# WHAT YOU HAVE TO DO:
Check each line of the data, and copy those where "Μπράμπετς" appears.
◇ ◇ ◇
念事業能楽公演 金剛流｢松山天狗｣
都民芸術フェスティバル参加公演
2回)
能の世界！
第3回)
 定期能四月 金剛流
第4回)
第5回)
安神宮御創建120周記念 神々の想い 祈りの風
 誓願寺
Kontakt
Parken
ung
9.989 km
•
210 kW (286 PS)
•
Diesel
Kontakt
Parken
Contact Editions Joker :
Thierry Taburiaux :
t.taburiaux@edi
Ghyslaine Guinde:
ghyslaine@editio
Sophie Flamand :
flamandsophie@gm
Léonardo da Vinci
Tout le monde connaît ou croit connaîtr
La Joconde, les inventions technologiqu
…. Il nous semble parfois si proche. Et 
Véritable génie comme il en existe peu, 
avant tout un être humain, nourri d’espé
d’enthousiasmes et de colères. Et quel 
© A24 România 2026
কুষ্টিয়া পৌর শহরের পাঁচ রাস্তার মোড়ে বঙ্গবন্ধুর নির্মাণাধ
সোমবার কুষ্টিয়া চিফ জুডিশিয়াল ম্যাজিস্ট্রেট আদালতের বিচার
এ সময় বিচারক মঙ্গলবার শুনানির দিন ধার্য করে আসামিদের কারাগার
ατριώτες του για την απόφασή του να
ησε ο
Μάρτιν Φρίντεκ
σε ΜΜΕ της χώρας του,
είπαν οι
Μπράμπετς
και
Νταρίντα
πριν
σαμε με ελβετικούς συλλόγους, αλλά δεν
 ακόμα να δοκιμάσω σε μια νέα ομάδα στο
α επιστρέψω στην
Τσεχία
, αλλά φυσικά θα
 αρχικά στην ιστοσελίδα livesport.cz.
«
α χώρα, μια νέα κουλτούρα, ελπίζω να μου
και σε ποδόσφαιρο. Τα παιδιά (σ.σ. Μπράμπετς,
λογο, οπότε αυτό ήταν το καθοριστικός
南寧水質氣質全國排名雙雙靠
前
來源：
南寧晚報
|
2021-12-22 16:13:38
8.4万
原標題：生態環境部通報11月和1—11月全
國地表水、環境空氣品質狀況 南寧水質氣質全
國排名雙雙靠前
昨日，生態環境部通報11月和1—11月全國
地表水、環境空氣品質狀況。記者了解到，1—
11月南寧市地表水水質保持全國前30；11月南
◇ ◇ ◇
# ANSWER TO THIS TASK:
Μπράμπετς
και σε ποδόσφαιρο. Τα παιδιά (σ.σ. Μπράμπετς,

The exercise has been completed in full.